In the Footsteps of George Chinnery

Anyone who knows the paintings of George Chinnery will recognize many scenes in today’s old town

The following itinerary is a lengthy one, but you can select parts if time is short.

Camoes Garden, Casa House and Protestant Cemetery

Begin at the Old Protestant Cemetery (his tomb is one of the most elaborate also here is the Morrison grave that he painted in 1838)

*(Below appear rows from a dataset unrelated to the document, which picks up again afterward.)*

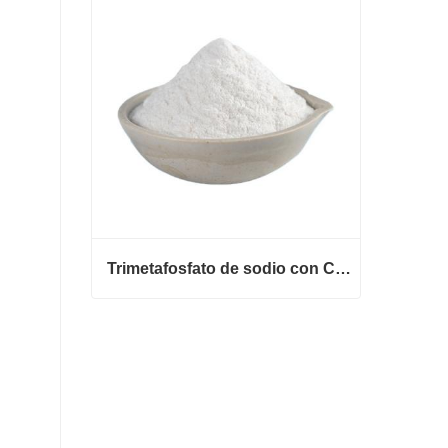
Contactar ahora
Trimetafosfato de sodio con CAS 7785-84-4
Trimetafosfato de sodio con CAS 7785-84-4
Contactar ahora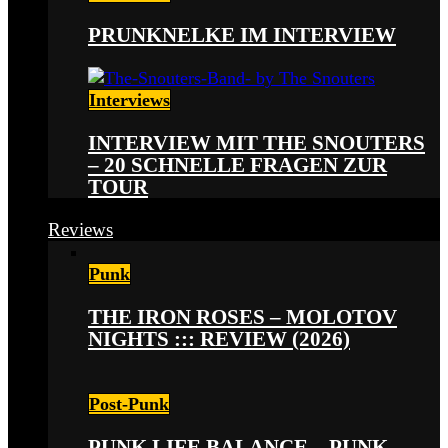
PRUNKNELKE IM INTERVIEW
Interviews
INTERVIEW MIT THE SNOUTERS
– 20 SCHNELLE FRAGEN ZUR
TOUR
Reviews
Punk
THE IRON ROSES – MOLOTOV
NIGHTS ::: REVIEW (2026)
Post-Punk
PUNK LIFE BALANCE – PUNK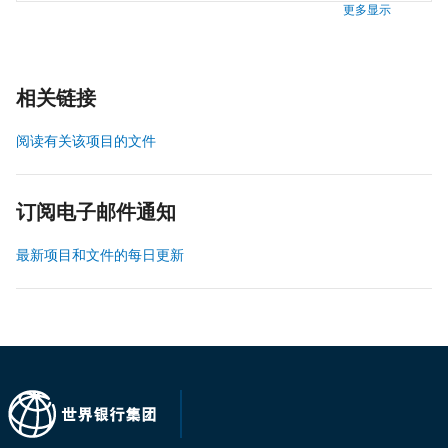
更多显示
相关链接
阅读有关该项目的文件
订阅电子邮件通知
最新项目和文件的每日更新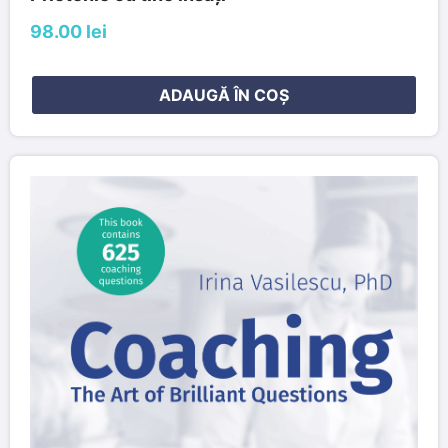
98.00 lei
ADAUGĂ ÎN COȘ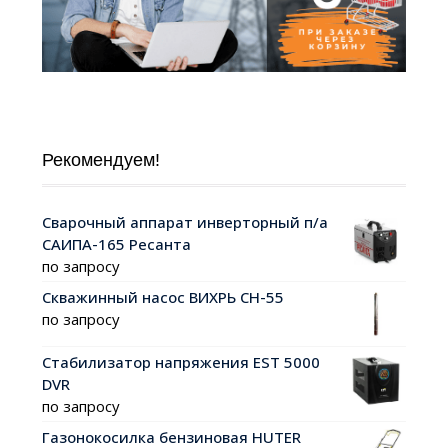
Рекомендуем!
Сварочный аппарат инверторный п/а
САИПА-165 Ресанта
по запросу
Скважинный насос ВИХРЬ СН-55
по запросу
Стабилизатор напряжения EST 5000
DVR
по запросу
Газонокосилка бензиновая HUTER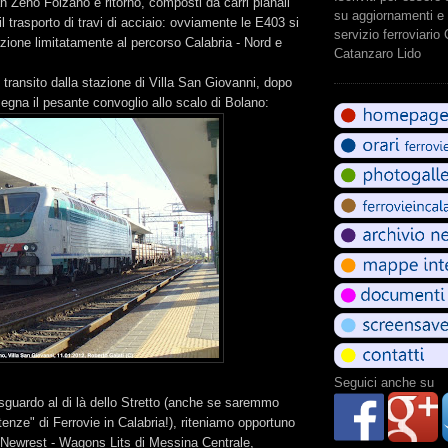
 Zeno Folzano e ritorno, composti da carri pianali
su aggiornamenti e 
il trasporto di travi di acciaio: ovviamente le E403 si
servizio ferroviario
zione limitatamente al percorso Calabria - Nord e
Catanzaro Lido
n transito dalla stazione di Villa San Giovanni, dopo
egna il pesante convoglio allo scalo di Bolano:
Seguici anche su
sguardo al di là dello Stretto (anche se saremmo
tenze" di Ferrovie in Calabria!), riteniamo opportuno
 Newrest - Wagons Lits di Messina Centrale,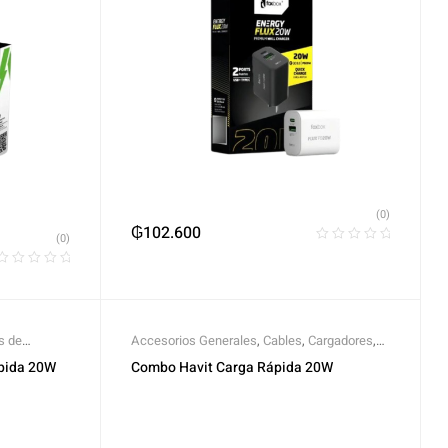
(0)
₲
102.600
(0)
s de
Accesorios Generales
,
Cables
,
Cargadores
,
Cargadores y Fuentes de Alimentación
,
Havit
pida 20W
Combo Havit Carga Rápida 20W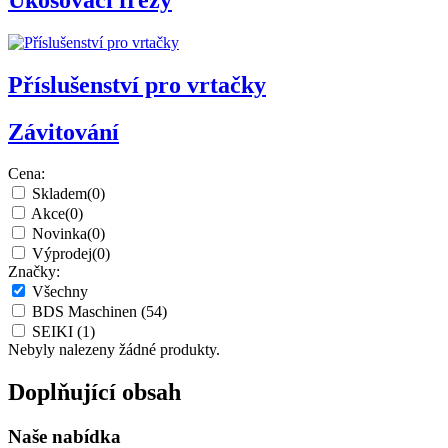
Příslušenství pro vrtačky
Závitování
Cena:
Skladem
(0)
Akce
(0)
Novinka
(0)
Výprodej
(0)
Značky:
Všechny
BDS Maschinen
(54)
SEIKI
(1)
Nebyly nalezeny žádné produkty.
Doplňující obsah
Naše nabídka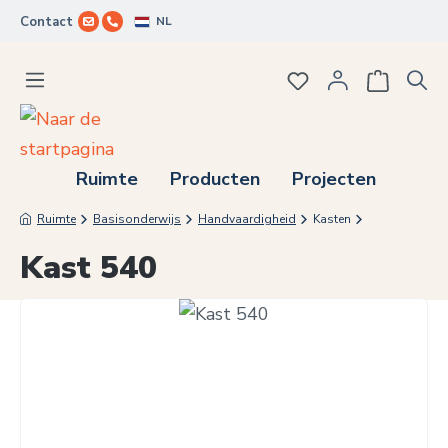
NL
Contact
Ga naar de hoofdinhoud
Je hebt 0 items op j
Ruimte
Producten
Projecten
Ruimte
Basisonderwijs
Handvaardigheid
Kasten
Kast 540
Afbeeldingengalerij overslaan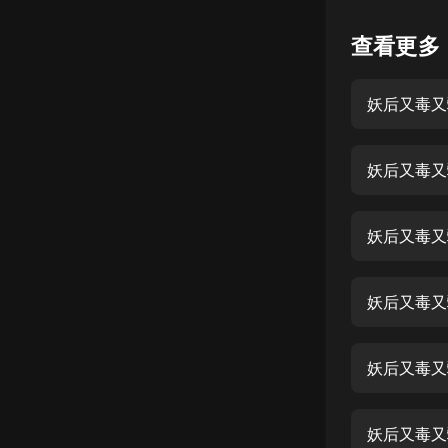
懸疑
查看更多
科幻
妖后又毒又
好書精講
外語
妖后又毒又
耽美
認知思維
妖后又毒又
人文
音樂
妖后又毒又
粵語
妖后又毒又
頭條
娛樂
妖后又毒又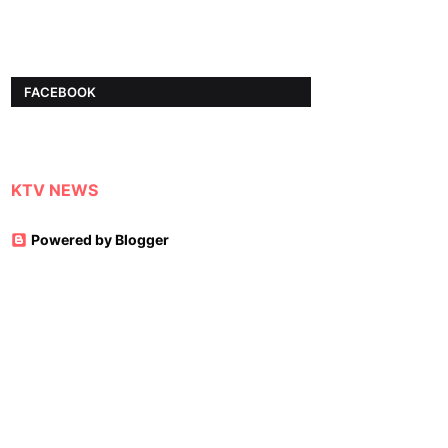
FACEBOOK
KTV NEWS
Powered by Blogger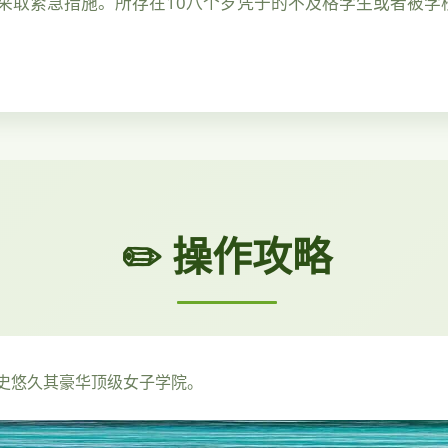
采取紧急措施。所存在10八个岁凭于的不及格学生或者被学
✏️ 操作攻略
史悠久其豪华顶级女子学院。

Chinnery arrived in Macau in 1825. He stayed until his death in 1852 and became the doyen of China Coast artists

In his days, this area was something like a British enclave, because the Casa Garden was rented by British merchants, until the founding of Hong Kong

The garden, now Camões Garden, was a popular retreat, and Chinnery painted it many times, as he did the nearby Monte Fort and St. Paul’s (his drawing of the church is one of the few showing it before the fire)

Leal Senado Square

Continue on to the main square, which gave Chinnery many opportunities to use historic buildings, like St. Dominic’s Church and the Santa Casa da Misericórdia, as backdrop for street scenes of children at play, itinerant barbers, market people and animals such as pigs.

From the square take Rua Central to what, in Chinnery’s time, was known as The Ridge, because its wealthy residents could look down on the waterfront dwellers

The artist rented rooms on Rua Ignácio Baptista (the building is gone and for some reason the neighbouring street is named Rua George Chinnery) which was close to some of his favourite subjects, St Lawrence’s Church and Chapel of St. Joseph Seminary

Praia Grande

However, to see Chinnery’s most famous scenery you need to go down to the Praia Grande, though you’ll have to use your imagination to screen out the new reclamation

A-Ma Temple

And then make your way to the A-Ma Temple, which hasn’t changed too much, even though the waterfront and pretty sampan girls have long retreated since.

This concludes this walking tour. You can take a bus back to Leal Senado Square across the street.